The future.mapreduce package provides utility functions for other packages implementing map-reduce APIs on top of the future framework. Specifically, it will provide general functions for “load balancing”, that is, methods for partitioning the elements to iterate over into chunks so that each chunk is processed by a single futures. Load balancing helps lower the overhead in parallel processing that comes from communicating with and orchestrating parallel workers. It will provide methods for common tasks such as globals handling and critical tasks such as parallel RNG in map-reduce contexts.

WARNING: This package is currently under development. Please stay tuned.

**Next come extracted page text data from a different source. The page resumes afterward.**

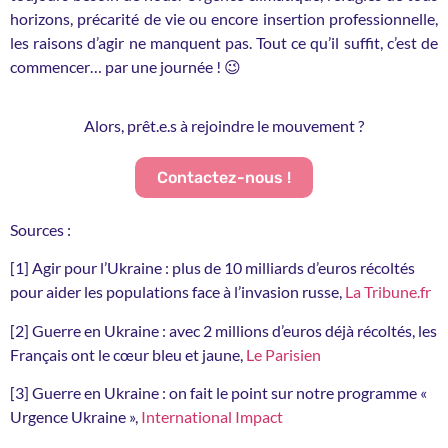
horizons, précarité de vie ou encore insertion professionnelle,
les raisons d’agir ne manquent pas. Tout ce qu’il suffit, c’est de
commencer… par une journée ! 😉
Alors, prêt.e.s à rejoindre le mouvement ?
Contactez-nous !
Sources :
[1] Agir pour l’Ukraine : plus de 10 milliards d’euros récoltés
pour aider les populations face à l’invasion russe,
La Tribune.fr
[2] Guerre en Ukraine : avec 2 millions d’euros déjà récoltés, les
Français ont le cœur bleu et jaune,
Le Parisien
[3] Guerre en Ukraine : on fait le point sur notre programme «
Urgence Ukraine »,
International Impact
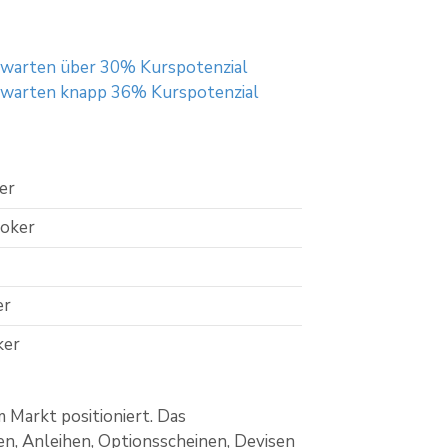
erwarten über 30% Kurspotenzial
erwarten knapp 36% Kurspotenzial
er
roker
er
ker
m Markt positioniert. Das
en, Anleihen, Optionsscheinen, Devisen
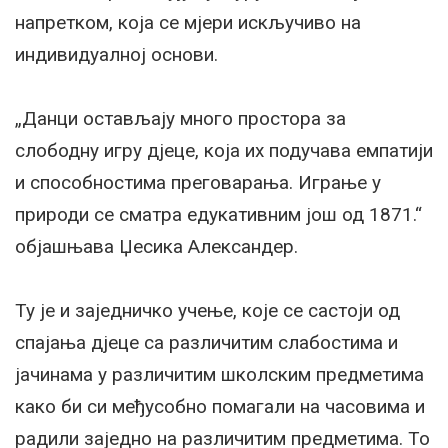
напретком, која се мјери искључиво на
индивидуалној основи.
„Данци остављају много простора за
слободну игру дјеце, која их подучава емпатији
и способностима преговарања. Играње у
природи се сматра едукативним још од 1871.“
објашњава Џесика Александер.
Ту је и заједничко учење, које се састоји од
спајања дјеце са различитим слабостима и
јачинама у различитим школским предметима
како би си међусобно помагали на часовима и
радили заједно на различитим предметима. То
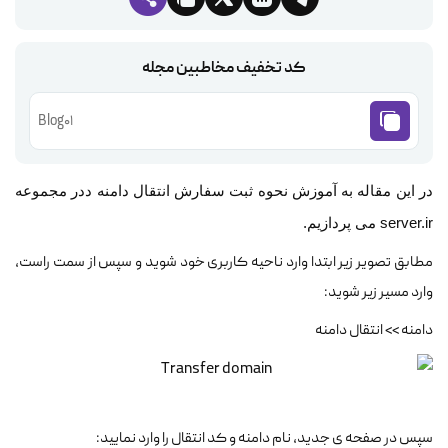
کد تخفیف مخاطبین مجله
Blog01
در این مقاله به آموزش نحوه ثبت سفارش انتقال دامنه ددر مجموعه
server.ir می پردازیم.
مطابق تصویر زیر ابتدا وارد ناحیه کاربری خود شوید و سپس از سمت راست،
وارد مسیر زیر شوید:
دامنه >> انتقال دامنه
سپس در صفحه ی جدید، نام دامنه و کد انتقال را وارد نمایید:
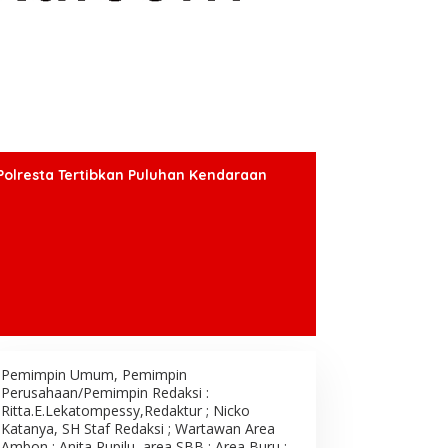
Polresta Tertibkan Puluhan Kendaraan
Pemimpin Umum, Pemimpin
Perusahaan/Pemimpin Redaksi :
Ritta.E.Lekatompessy,Redaktur ; Nicko
Katanya, SH Staf Redaksi ; Wartawan Area
Ambon : Anita Rupilu, area SBB : Area Buru ;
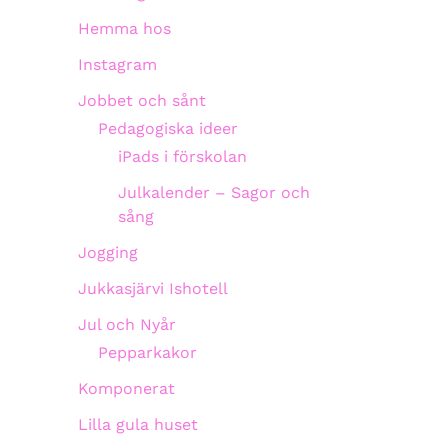
Hemma hos
Instagram
Jobbet och sånt
Pedagogiska ideer
iPads i förskolan
Julkalender – Sagor och
sång
Jogging
Jukkasjärvi Ishotell
Jul och Nyår
Pepparkakor
Komponerat
Lilla gula huset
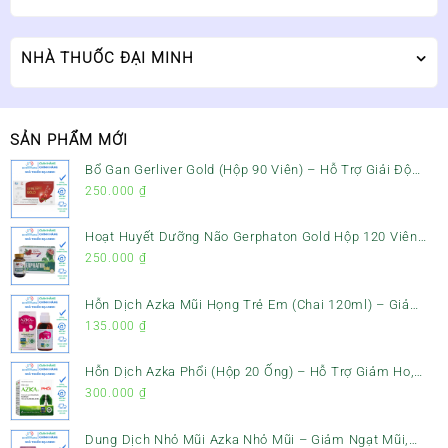
NHÀ THUỐC ĐẠI MINH
SẢN PHẨM MỚI
Bổ Gan Gerliver Gold (Hộp 90 Viên) – Hỗ Trợ Giải Độc
Gan, Mát Gan & Bảo Vệ Gan
250.000
₫
Hoạt Huyết Dưỡng Não Gerphaton Gold Hộp 120 Viên
– Giảm Đau Đầu, Hoa Mắt, Chóng Mặt & Rối Loạn Tiền
250.000
₫
Đình
Hỗn Dịch Azka Mũi Họng Trẻ Em (Chai 120ml) – Giảm
Ho, Tiêu Đờm & Đau Rát Họng
135.000
₫
Hỗn Dịch Azka Phổi (Hộp 20 Ống) – Hỗ Trợ Giảm Ho,
Tiêu Đờm & Bổ Phổi
300.000
₫
Dung Dịch Nhỏ Mũi Azka Nhỏ Mũi – Giảm Ngạt Mũi,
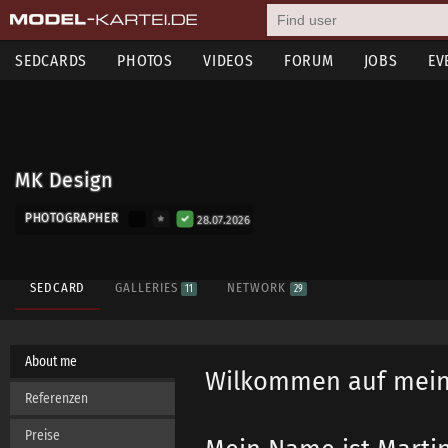
SEDCARDS
PHOTOS
VIDEOS
FORUM
JOBS
EV
MK Design
PHOTOGRAPHER
28.07.2026
SEDCARD
GALLERIES
NETWORK
11
29
About me
Wilkommen auf mein
Referenzen
Preise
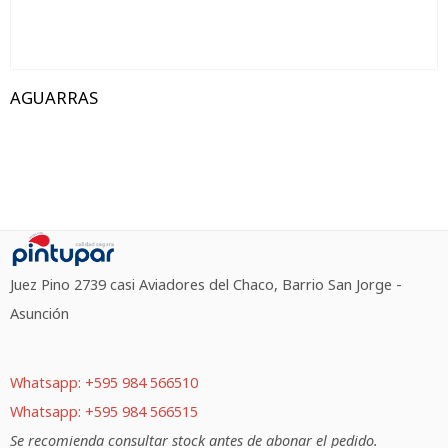
AGUARRAS
Juez Pino 2739 casi Aviadores del Chaco, Barrio San Jorge -
Asunción
Whatsapp: +595 984 566510
Whatsapp: +595 984 566515
Se recomienda consultar stock antes de abonar el pedido.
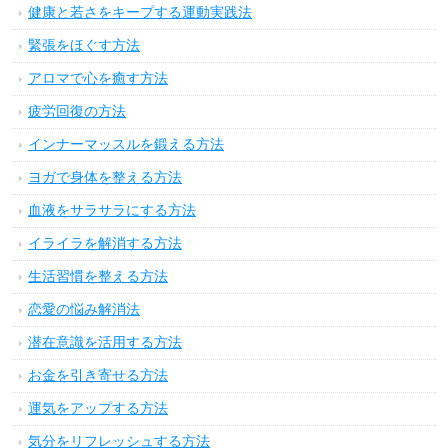
健康と若さをキープする運動実践法
緊張をほぐす方法
アロマで心を癒す方法
疲労回復の方法
インナーマッスルを鍛える方法
ヨガで身体を整える方法
血液をサラサラにする方法
イライラを解消する方法
生活習慣を整える方法
恋愛の悩み解消法
潜在意識を活用する方法
お金を引き寄せる方法
運気をアップする方法
気分をリフレッシュする方法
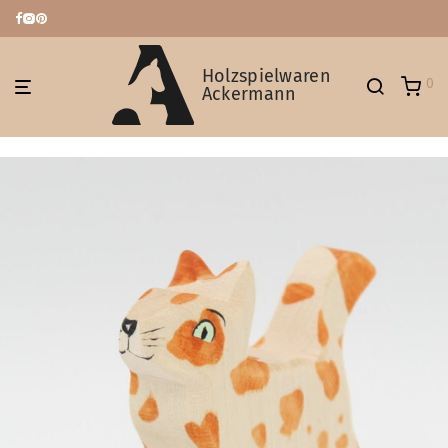
Holzspielwaren
0
Ackermann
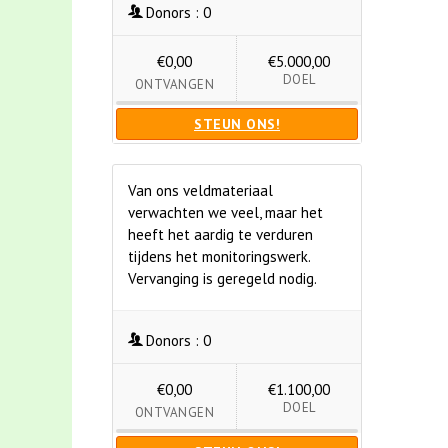
Donors :
0
€0,00
€5.000,00
DOEL
ONTVANGEN
STEUN ONS!
Van ons veldmateriaal
verwachten we veel, maar het
heeft het aardig te verduren
tijdens het monitoringswerk.
Vervanging is geregeld nodig.
Donors :
0
€0,00
€1.100,00
DOEL
ONTVANGEN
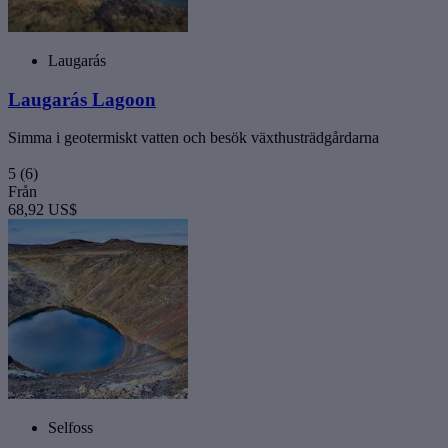
Laugarás
Laugarás Lagoon
Simma i geotermiskt vatten och besök växthusträdgårdarna
5
(6)
Från
68,92 US$
Selfoss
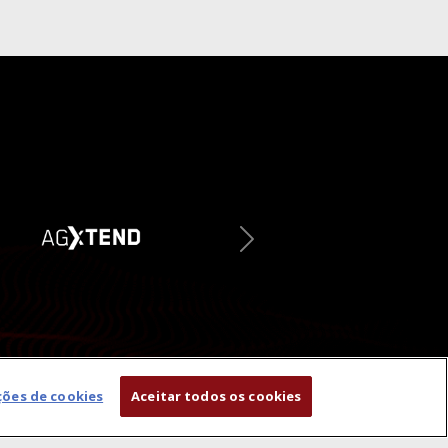
Next
ções de cookies
Aceitar todos os cookies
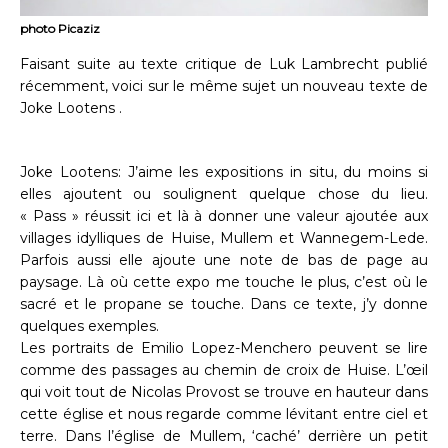
photo Picaziz
Faisant suite au texte critique de Luk Lambrecht publié
récemment, voici sur le même sujet un nouveau texte de
Joke Lootens .
Joke Lootens: J’aime les expositions in situ, du moins si
elles ajoutent ou soulignent quelque chose du lieu.
« Pass » réussit ici et là à donner une valeur ajoutée aux
villages idylliques de Huise, Mullem et Wannegem-Lede.
Parfois aussi elle ajoute une note de bas de page au
paysage. Là où cette expo me touche le plus, c’est où le
sacré et le propane se touche. Dans ce texte, j’y donne
quelques exemples.
Les portraits de Emilio Lopez-Menchero peuvent se lire
comme des passages au chemin de croix de Huise. L’œil
qui voit tout de Nicolas Provost se trouve en hauteur dans
cette église et nous regarde comme lévitant entre ciel et
terre. Dans l’église de Mullem, ‘caché’ derrière un petit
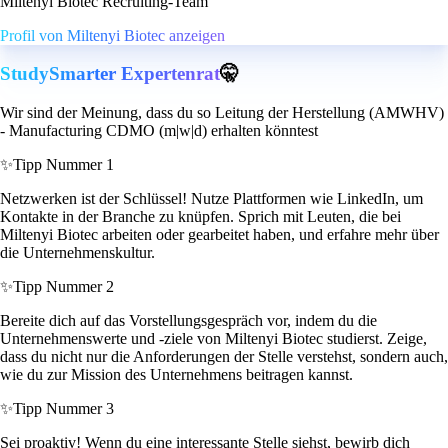
Miltenyi Biotec Recruiting-Team
Profil von Miltenyi Biotec anzeigen
StudySmarter Expertenrat
🤫
Wir sind der Meinung, dass du so Leitung der Herstellung (AMWHV)
- Manufacturing CDMO (m|w|d) erhalten könntest
✨
Tipp Nummer 1
Netzwerken ist der Schlüssel! Nutze Plattformen wie LinkedIn, um
Kontakte in der Branche zu knüpfen. Sprich mit Leuten, die bei
Miltenyi Biotec arbeiten oder gearbeitet haben, und erfahre mehr über
die Unternehmenskultur.
✨
Tipp Nummer 2
Bereite dich auf das Vorstellungsgespräch vor, indem du die
Unternehmenswerte und -ziele von Miltenyi Biotec studierst. Zeige,
dass du nicht nur die Anforderungen der Stelle verstehst, sondern auch,
wie du zur Mission des Unternehmens beitragen kannst.
✨
Tipp Nummer 3
Sei proaktiv! Wenn du eine interessante Stelle siehst, bewirb dich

This will benefit existing map-reduce packages future.apply, furrr, and doFuture, but also other similar efforts. This will further simply the implementing of these existing solutions as well as other future-based map-reduce APIs that might be on the horizon.

Roadmap

  • Migrate core functions from future.apply and doFuture to future.mapreduce

  • Only export a minimal API and keep most functions internal for now

  • Update future.apply and doFuture to import (also internal functions) from future.mapreduce

  • Submit future.mapreduce to CRAN with a warning that the API is under development and should not be used by other packages than future.apply and doFuture until further notice

  • Submit updated versions of future.apply and doFuture

  • Work with furrr to make use of future.mapreduce

  • When the internal API has stabilized, export it and submit to CRAN

Installation

R package future.mapreduce is only available via GitHub and can be installed in R as:

remotes::install_github("HenrikBengtsson/future.mapreduce", ref="master")

Pre-release version

To install the pre-release version that is available in Git branch develop on GitHub, use:

remotes::install_github("HenrikBengtsson/future.mapreduce", ref="develop")

This will install the package from source.